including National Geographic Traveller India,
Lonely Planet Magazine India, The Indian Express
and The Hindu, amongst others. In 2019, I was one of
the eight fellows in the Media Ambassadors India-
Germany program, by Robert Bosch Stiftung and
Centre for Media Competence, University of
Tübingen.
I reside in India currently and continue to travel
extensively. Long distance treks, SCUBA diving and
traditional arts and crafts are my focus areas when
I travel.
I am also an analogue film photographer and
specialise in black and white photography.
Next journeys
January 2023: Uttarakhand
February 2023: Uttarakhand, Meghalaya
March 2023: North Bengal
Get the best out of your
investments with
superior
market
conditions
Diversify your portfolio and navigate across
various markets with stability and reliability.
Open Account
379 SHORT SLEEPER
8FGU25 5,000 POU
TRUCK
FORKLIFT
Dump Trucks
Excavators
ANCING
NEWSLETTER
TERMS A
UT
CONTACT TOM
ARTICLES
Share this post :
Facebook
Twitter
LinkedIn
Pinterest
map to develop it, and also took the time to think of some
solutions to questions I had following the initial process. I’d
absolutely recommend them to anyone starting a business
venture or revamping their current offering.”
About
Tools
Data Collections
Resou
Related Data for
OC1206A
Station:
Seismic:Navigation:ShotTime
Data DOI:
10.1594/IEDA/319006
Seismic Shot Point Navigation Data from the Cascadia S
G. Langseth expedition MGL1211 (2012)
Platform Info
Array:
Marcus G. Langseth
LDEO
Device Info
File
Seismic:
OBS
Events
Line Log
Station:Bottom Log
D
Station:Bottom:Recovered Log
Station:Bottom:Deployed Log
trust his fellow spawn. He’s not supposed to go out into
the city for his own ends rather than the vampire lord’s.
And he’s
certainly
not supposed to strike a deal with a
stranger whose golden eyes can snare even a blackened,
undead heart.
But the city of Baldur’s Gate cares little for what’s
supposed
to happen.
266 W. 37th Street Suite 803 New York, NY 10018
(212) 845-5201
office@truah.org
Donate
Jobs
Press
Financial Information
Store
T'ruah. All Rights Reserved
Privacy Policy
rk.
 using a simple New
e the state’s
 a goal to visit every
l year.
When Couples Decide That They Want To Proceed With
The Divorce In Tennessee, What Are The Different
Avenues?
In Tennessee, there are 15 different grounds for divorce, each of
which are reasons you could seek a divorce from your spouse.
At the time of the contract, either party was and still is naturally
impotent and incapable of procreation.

= = = =

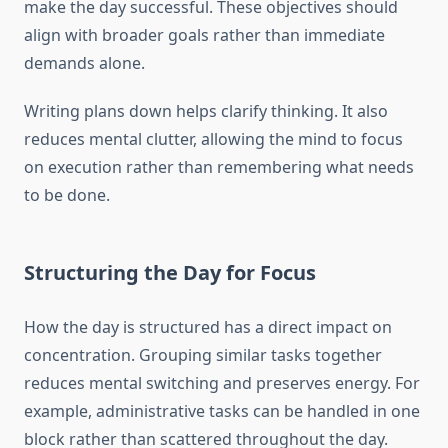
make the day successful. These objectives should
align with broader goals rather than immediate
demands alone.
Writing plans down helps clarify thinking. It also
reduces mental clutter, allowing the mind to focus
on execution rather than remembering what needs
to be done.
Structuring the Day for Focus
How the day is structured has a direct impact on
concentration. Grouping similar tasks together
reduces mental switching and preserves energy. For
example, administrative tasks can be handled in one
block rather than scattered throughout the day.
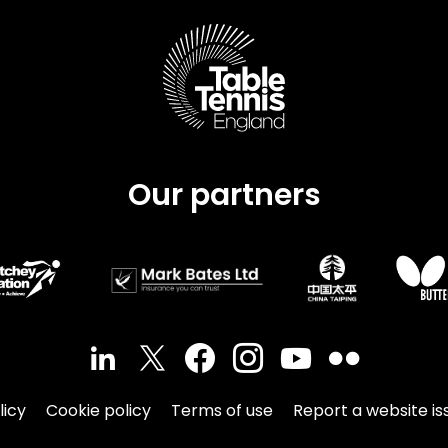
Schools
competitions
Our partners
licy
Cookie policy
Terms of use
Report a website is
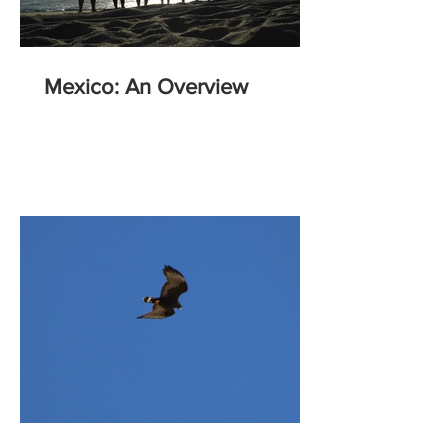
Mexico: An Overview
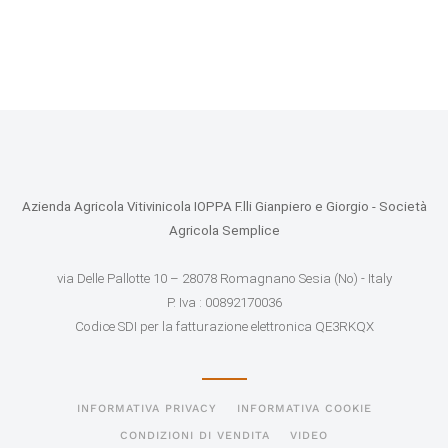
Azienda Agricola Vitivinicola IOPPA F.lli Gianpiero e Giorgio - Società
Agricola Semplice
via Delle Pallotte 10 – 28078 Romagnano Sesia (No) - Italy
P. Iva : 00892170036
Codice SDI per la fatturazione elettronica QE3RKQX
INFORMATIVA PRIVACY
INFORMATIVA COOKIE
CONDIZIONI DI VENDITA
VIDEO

= = = =

▶ **WHAT YOU NEED TO DO**
Each line of the data that includes "mental" should be copied.

▶ **WRITTEN ANSWER**
reduces mental clutter, allowing the mind to focus
reduces mental switching and preserves energy. For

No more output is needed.